There should be no confusion how this evolved.
I consider Game 7 of the 1960 World Series, when the Pirates’ Bill Mazeroski hit a walk-off home run to beat the Mantle-and-Maris Yankees 10-9, to be the greatest World Series game ever played. (Even my mom cried.)
That epic game was played in 2 hours and 36 minutes. Why? In one of the most inconceivable statistics in baseball history, nobody struck out. In 77 plate appearances, no Yankee or Pirate struck out. The game flowed. There was constant action, a game that steeled you to the TV set.
By comparison, Game 2 of the ongoing Phillies-Astros game had 17 strikeouts. During the ALCS playoffs, Yankees v. Astros, 30 Yankees struck out in the first two games. Swings and misses don’t grow the game or sustain viewership.
When the Yankees’ Reggie Jackson hit three home runs to beat the Dodgers in Game 6 of the 1977 World Series, the game required 2 hours and 18 minutes and it wasn’t a pitcher’s duel. The Yankees won the world championship that night, 8-4. There were no long delays to insert relief pitcher upon relief pitcher, as the game does today. On that night in 1977, Yankee pitcher Mike Torrez pitched a complete game.
Do you realize the Phillies only pitched three complete games this season? In ‘77, Yankees pitchers threw 52 complete games. No wonder the championship game of the World Series was over in 2 hours and 18 minutes.
In the unforgettable Game 7 of the 2001 World Series — Diamondbacks 3, Yankees 2 on Luis Gonzalez’s dying-quail single in the bottom of the ninth — D’backs superstar Randy Johnson came on in relief to pitch a game-saving 1 ⅓ innings. A day earlier, the “Big Unit” threw 104 pitches to win Game 6 over the Yankees.
Today a manager wouldn’t consider letting Johnson get loose in the bullpen. What do they call it? Load management? Please.
Baseball is killing itself. When’s the last time you saw a stolen base? In the enduring Game 6 of the 1986 World Series — the “Behind the Bag!” game in which Red Sox first baseman Bill Buckner’s error allowed the Mets to rally and ultimately win the Series — Mets slugger Darryl Strawberry stole two bases. Not only that, Mets leadoff batter Lenny Dykstra successfully dropped down two sacrifice bunts, two of five in the game.
Now you’ll watch 100 strikeouts before you see a stolen base, a sacrifice bunt, or any type of bunt.
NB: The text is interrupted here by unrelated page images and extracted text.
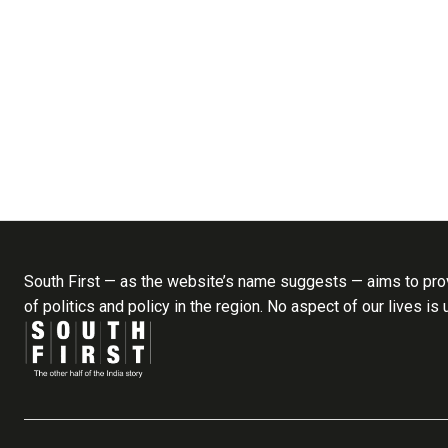
South First — as the website’s name suggests — aims to prov
of politics and policy in the region. No aspect of our lives is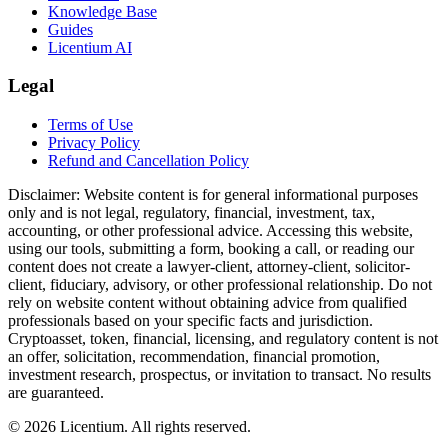
Knowledge Base
Guides
Licentium AI
Legal
Terms of Use
Privacy Policy
Refund and Cancellation Policy
Disclaimer:
Website content is for general informational purposes
only and is not legal, regulatory, financial, investment, tax,
accounting, or other professional advice. Accessing this website,
using our tools, submitting a form, booking a call, or reading our
content does not create a lawyer-client, attorney-client, solicitor-
client, fiduciary, advisory, or other professional relationship. Do not
rely on website content without obtaining advice from qualified
professionals based on your specific facts and jurisdiction.
Cryptoasset, token, financial, licensing, and regulatory content is not
an offer, solicitation, recommendation, financial promotion,
investment research, prospectus, or invitation to transact. No results
are guaranteed.
©
2026
Licentium
. All rights reserved.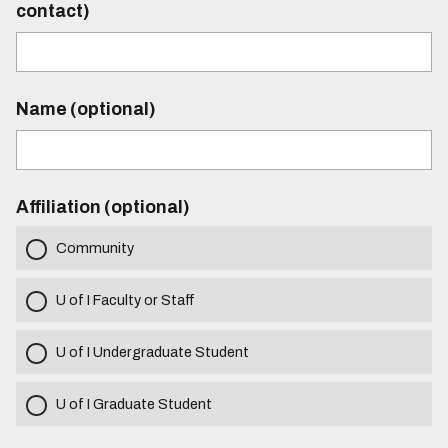
contact)
Name (optional)
Affiliation (optional)
Community
U of I Faculty or Staff
U of I Undergraduate Student
U of I Graduate Student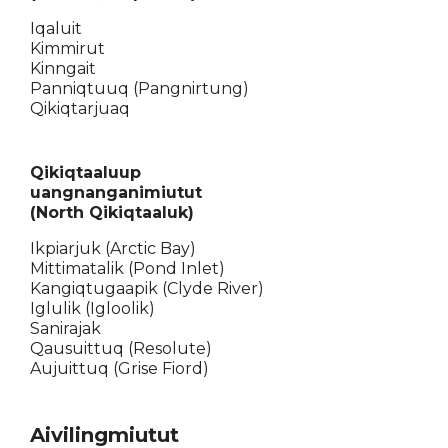
Iqaluit
Kimmirut
Kinngait
Panniqtuuq (Pangnirtung)
Qikiqtarjuaq
Qikiqtaaluup
uangnanganimiutut
(North Qikiqtaaluk)
Ikpiarjuk (Arctic Bay)
Mittimatalik (Pond Inlet)
Kangiqtugaapik (Clyde River)
Iglulik (Igloolik)
Sanirajak
Qausuittuq (Resolute)
Aujuittuq (Grise Fiord)
Aivilingmiutut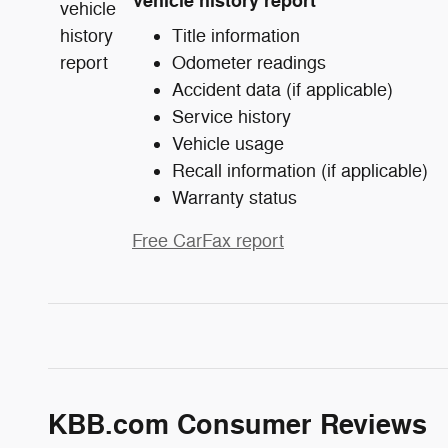
Vehicle history report
Title information
Odometer readings
Accident data (if applicable)
Service history
Vehicle usage
Recall information (if applicable)
Warranty status
Free CarFax report
KBB.com Consumer Reviews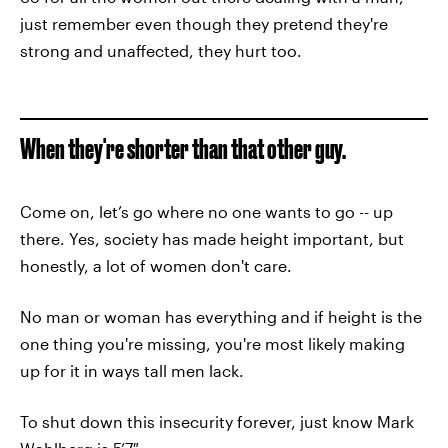
just remember even though they pretend they're
strong and unaffected, they hurt too.
When they're shorter than that other guy.
Come on, let’s go where no one wants to go -- up
there. Yes, society has made height important, but
honestly, a lot of women don't care.
No man or woman has everything and if height is the
one thing you're missing, you're most likely making
up for it in ways tall men lack.
To shut down this insecurity forever, just know Mark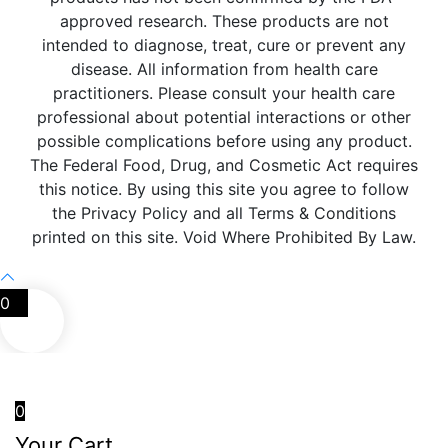
approved research. These products are not
intended to diagnose, treat, cure or prevent any
disease. All information from health care
practitioners. Please consult your health care
professional about potential interactions or other
possible complications before using any product.
The Federal Food, Drug, and Cosmetic Act requires
this notice. By using this site you agree to follow
the Privacy Policy and all Terms & Conditions
printed on this site. Void Where Prohibited By Law.
0
0
Your Cart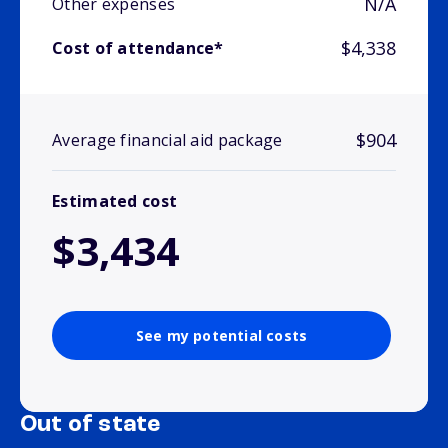
N/A
Other expenses
$4,338
Cost of attendance*
$904
Average financial aid package
Estimated cost
$3,434
See my potential costs
Out of state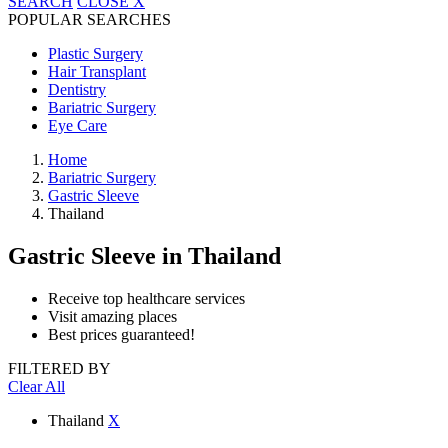
SEARCH
CLOSE
X
POPULAR SEARCHES
Plastic Surgery
Hair Transplant
Dentistry
Bariatric Surgery
Eye Care
Home
Bariatric Surgery
Gastric Sleeve
Thailand
Gastric Sleeve
in Thailand
Receive top healthcare services
Visit amazing places
Best prices guaranteed!
FILTERED BY
Clear All
Thailand
X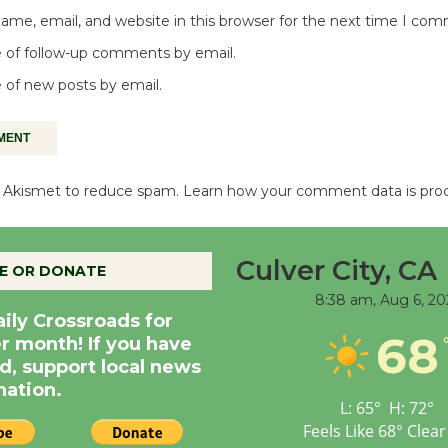
me, email, and website in this browser for the next time I co
 of follow-up comments by email.
 of new posts by email.
es Akismet to reduce spam.
Learn how your comment data is pro
Culver City, CA
E OR DONATE
8:38 am,
Aug 6, 20
aily Crossroads for
68
er month! If you have
d, support local news
nation.
L:
65
°
H:
72
°
Feels Like
68
°
Clear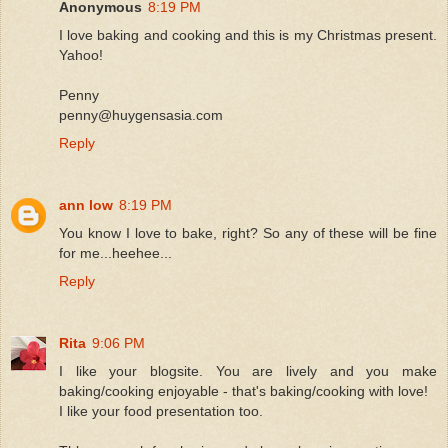
Anonymous
8:19 PM
I love baking and cooking and this is my Christmas present.
Yahoo!
Penny
penny@huygensasia.com
Reply
ann low
8:19 PM
You know I love to bake, right? So any of these will be fine
for me...heehee...
Reply
Rita
9:06 PM
I like your blogsite. You are lively and you make
baking/cooking enjoyable - that's baking/cooking with love!
I like your food presentation too.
The game continues to lose elements that made it so popular for so long.
At the historic Kirk Gibson game in the 1988 World Series, a game in which the can’t-take-my-eyes-off-the-TV-set drama surrounding Gibson’s walk-off homer became an instant legend, the game was completed in a relatively quick 3 hours and 4 minutes.
A generation later, when the 2016 Cubs finally broke the curse of the Billy Goat and beat Cleveland in a suspenseful Game 7, the game went on and on and on, for 4 hours and 28 minutes. Ten pitchers were used. Yes, it went 10 innings, and yes, it was delayed 14 minutes by rain, but there’s a reason the NFL is so much more watchable.
The average NFL game last season was 3 hours and 11 minutes.
Next season, MLB plans to implement a pitch clock that it believes will shave about 20 minutes off the average game. It is going to ban the defensive shift, which ideally will create more hits and runs.
Perhaps after those changes, producers of the Scott Van Pelt “SportsCenter” will find a few minutes among Bad Beats and Brooklyn Nets highlights to squeeze in an update on the World Series.